If the Democrats want to seriously cement a majority for the next twenty years, their next year in power in the House of Representatives will be crucial. Paul Waldman in The Plum Line outlines the importance of their oversight of the Executive Branch:
We don’t know exactly what that plan is, but the biggest challenge will be finding room on the calendar to conduct all the probes Democrats have lined up. There’s the strong documentary evidence that the president and his family undertook a years-long conspiracy to commit tax fraud on a massive scale, and the administration’s attempt to rig the census and its repeated lies about it, and the possibility that the president intervened in the decision on where to locate the new FBI headquarters to avoid competition for his hotel, to name just a few of the dozens of matters that cry out for investigation. There are things we can’t yet anticipate, like whatever will be revealed once we’re finally able to see President Trump’s tax returns. (If you think they won’t contain evidence of a pile of misdeeds, I’ve got a degree from Trump University to sell you.) And, oh yeah, that Russia thing.

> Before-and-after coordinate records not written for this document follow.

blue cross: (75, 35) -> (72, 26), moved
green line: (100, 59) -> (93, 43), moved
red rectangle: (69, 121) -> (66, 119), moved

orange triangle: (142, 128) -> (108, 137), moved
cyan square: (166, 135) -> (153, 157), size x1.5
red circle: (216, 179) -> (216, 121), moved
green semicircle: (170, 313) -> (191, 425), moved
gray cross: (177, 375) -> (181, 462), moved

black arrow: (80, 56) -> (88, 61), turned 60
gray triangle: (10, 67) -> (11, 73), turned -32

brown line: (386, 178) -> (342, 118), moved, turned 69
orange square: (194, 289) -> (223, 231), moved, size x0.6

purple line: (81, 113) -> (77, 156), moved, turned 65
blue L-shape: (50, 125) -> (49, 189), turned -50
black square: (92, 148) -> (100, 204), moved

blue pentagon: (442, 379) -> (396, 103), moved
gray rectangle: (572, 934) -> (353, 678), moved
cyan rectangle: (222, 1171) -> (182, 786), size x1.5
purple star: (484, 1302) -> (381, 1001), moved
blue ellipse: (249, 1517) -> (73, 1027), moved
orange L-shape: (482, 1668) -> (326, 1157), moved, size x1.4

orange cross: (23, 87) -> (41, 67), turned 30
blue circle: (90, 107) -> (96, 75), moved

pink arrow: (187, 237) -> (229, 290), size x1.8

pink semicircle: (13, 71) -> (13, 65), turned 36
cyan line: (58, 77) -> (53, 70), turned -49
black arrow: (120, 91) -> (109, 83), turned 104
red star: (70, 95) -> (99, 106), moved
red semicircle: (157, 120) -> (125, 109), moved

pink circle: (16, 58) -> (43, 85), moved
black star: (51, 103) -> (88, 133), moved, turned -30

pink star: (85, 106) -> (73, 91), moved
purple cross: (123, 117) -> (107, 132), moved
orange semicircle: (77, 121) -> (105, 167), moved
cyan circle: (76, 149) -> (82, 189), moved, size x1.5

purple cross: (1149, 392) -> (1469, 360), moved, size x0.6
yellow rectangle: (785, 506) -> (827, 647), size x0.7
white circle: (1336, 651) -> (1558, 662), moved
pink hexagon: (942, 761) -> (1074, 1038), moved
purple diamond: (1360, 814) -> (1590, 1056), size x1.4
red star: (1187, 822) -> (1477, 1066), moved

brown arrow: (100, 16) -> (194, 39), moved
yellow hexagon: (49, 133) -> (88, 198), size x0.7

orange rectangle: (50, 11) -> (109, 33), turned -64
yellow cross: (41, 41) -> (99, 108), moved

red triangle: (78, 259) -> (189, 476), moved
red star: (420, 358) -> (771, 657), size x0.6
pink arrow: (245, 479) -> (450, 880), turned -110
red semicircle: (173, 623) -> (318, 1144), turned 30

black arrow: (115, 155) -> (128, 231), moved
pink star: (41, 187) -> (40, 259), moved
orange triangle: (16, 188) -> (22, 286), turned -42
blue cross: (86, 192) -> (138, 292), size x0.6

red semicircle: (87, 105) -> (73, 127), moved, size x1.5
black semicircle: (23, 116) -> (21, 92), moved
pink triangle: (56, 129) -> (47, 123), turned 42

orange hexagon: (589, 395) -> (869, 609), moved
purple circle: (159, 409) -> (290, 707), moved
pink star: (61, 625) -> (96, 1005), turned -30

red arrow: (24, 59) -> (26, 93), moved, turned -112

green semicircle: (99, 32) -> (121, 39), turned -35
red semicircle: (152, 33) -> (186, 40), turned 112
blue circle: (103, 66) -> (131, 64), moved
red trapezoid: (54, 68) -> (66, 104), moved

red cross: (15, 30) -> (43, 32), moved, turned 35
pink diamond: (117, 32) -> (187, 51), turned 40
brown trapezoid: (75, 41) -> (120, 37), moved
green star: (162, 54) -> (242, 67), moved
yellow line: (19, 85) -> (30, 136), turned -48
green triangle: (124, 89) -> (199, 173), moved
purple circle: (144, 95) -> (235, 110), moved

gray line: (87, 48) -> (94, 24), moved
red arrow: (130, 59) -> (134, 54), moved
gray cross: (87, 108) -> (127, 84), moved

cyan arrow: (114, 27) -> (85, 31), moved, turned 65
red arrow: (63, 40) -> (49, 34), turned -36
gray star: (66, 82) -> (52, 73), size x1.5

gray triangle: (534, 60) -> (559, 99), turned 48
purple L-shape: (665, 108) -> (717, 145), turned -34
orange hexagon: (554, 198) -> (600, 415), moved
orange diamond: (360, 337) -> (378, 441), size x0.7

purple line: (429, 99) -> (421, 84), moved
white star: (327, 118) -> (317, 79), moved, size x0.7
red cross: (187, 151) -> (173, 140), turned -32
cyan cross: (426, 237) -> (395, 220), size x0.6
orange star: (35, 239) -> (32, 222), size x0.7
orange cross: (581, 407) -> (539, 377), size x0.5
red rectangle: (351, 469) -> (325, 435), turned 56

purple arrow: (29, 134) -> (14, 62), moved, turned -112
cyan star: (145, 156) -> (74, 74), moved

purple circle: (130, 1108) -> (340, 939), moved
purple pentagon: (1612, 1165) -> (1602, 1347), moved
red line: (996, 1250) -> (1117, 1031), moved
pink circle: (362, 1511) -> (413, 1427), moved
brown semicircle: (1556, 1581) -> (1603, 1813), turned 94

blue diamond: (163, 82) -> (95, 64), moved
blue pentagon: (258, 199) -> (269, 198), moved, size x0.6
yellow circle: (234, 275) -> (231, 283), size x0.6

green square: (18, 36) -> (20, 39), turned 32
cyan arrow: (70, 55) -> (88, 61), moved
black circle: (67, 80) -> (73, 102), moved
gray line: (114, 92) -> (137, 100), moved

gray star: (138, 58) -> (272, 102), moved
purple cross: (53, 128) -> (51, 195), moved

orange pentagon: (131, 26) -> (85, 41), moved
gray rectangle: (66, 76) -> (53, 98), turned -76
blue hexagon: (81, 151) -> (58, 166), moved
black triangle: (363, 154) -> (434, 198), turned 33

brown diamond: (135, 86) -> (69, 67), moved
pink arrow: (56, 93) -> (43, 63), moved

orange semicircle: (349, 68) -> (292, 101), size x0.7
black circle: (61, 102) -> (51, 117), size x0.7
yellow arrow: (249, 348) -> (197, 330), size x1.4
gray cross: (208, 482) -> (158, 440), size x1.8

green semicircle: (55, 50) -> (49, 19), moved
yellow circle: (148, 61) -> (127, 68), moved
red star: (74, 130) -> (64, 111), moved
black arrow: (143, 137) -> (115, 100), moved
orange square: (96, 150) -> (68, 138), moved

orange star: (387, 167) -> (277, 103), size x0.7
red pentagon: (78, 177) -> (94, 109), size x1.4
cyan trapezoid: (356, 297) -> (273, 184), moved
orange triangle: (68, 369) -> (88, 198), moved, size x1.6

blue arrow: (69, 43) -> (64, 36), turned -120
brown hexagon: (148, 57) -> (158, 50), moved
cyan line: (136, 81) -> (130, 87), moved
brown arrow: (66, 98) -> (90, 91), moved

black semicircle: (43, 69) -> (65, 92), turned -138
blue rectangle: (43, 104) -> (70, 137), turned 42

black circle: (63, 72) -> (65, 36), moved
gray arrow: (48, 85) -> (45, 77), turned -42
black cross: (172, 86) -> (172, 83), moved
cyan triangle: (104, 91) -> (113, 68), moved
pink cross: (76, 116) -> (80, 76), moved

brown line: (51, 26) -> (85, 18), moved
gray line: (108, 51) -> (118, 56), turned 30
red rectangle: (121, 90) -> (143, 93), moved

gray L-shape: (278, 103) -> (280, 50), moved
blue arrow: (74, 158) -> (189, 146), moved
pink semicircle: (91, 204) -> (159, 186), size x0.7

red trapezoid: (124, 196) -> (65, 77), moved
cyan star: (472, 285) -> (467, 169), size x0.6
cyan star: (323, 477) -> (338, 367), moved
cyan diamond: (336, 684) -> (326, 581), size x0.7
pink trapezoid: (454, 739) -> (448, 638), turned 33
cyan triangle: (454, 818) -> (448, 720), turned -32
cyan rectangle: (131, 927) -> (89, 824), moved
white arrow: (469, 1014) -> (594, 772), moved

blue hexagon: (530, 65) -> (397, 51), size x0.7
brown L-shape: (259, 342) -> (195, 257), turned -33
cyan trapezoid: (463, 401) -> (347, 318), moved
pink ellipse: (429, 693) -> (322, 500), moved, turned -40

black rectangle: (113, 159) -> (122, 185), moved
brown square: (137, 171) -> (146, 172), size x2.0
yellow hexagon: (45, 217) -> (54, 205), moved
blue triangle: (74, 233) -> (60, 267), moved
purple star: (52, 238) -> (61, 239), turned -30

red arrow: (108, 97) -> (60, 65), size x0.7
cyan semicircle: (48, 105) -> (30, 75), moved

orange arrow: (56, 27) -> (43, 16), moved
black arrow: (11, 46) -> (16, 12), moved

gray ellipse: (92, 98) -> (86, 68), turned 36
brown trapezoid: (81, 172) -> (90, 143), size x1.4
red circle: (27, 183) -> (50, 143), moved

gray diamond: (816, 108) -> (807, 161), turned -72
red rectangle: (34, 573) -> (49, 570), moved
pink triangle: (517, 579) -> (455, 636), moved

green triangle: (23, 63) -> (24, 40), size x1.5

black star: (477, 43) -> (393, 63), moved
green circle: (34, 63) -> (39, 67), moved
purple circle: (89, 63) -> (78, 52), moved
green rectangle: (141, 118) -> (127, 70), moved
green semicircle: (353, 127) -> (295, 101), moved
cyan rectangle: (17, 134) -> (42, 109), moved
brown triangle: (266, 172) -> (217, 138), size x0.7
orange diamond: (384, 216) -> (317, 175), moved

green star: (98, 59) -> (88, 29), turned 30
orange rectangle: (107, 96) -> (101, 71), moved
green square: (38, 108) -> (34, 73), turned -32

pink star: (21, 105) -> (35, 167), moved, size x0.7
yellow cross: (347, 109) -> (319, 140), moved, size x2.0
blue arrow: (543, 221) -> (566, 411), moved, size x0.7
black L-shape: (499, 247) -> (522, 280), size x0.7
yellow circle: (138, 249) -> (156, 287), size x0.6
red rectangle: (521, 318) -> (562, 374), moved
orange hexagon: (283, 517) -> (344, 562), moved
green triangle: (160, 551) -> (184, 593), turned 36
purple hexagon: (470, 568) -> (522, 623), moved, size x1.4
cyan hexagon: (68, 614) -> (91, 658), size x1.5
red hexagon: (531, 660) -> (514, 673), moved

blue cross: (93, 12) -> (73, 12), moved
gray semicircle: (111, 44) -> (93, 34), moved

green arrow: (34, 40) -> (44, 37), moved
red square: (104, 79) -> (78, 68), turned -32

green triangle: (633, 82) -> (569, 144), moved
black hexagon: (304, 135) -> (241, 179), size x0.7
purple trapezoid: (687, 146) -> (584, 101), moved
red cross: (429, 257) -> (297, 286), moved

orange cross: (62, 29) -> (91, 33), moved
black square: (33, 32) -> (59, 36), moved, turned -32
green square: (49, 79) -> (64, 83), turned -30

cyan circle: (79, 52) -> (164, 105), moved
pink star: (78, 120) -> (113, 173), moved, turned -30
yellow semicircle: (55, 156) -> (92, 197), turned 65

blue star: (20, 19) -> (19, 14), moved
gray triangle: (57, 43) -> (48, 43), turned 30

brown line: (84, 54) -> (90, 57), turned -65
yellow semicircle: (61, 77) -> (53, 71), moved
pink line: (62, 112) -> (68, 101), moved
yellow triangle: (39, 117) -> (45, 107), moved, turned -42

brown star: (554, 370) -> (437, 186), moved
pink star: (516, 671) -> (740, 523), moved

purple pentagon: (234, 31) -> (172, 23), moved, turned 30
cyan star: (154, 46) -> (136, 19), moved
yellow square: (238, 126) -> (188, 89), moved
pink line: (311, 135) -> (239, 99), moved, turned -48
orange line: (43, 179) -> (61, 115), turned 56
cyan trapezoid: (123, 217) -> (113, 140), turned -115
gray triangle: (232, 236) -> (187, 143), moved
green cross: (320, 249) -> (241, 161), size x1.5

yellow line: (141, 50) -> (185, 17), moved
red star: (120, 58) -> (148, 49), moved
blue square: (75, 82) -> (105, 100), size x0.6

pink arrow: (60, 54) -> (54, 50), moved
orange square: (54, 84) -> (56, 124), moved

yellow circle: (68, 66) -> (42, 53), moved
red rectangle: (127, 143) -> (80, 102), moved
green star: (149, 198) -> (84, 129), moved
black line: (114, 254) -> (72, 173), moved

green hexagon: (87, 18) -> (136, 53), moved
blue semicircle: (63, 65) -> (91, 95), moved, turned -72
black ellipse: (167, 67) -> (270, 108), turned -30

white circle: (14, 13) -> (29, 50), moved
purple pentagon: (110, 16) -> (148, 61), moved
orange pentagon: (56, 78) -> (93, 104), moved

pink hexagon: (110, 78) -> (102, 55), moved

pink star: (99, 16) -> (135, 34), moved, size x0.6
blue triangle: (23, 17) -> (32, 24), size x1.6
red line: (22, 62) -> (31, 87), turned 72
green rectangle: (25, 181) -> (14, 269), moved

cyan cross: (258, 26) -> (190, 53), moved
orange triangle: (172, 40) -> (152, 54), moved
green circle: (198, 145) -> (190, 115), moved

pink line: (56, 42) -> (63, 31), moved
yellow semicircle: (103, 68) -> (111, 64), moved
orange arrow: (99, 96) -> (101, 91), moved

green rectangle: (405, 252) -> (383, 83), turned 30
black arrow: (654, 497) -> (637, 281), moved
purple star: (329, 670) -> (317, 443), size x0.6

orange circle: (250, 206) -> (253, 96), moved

And, of course, there are a raft of policy decisions ranging from the questionable to the horrific that administration officials need to answer questions about, whether it’s the sabotaging of the Affordable Care Act or the separation of children from their parents at the border.
But just as important will be the question of how they conduct themselves. Evidence should be publicized, along with information about why such evidence should be considered evidence of wrong-doing. After all, some folks don’t keep up with governmental ethics, so it doesn’t hurt to explain it again and again.
These investigations need to be models of how to run a governmental investigation – in a sense, it should be a model for the Republicans, a lesson in how to conduct investigations.
Sure, there’s going to be the core of Republicans who’ll refuse to take it as a serious investigation. They’ll call it just politics – but the proper answer is, Yes, it’s politics – but politics can be conducted in acceptable or unacceptable ways. The questions we’re examining here have to do with whether or not the politics were conducted properly – or improperly.
Has there been improper use of governmental offices for material gain? Have some United States citizens been treated unequally, such as the Puerto Ricans?
Was there collusion with the Russians in violation of American law?
These investigations must become the bridge from the Democrats to the American public, in particular the independents, through which they earn those independents’ trust. Every year, this trust must be re-earned by both parties, ideally – and this is the Democrat’s big opportunity to do so.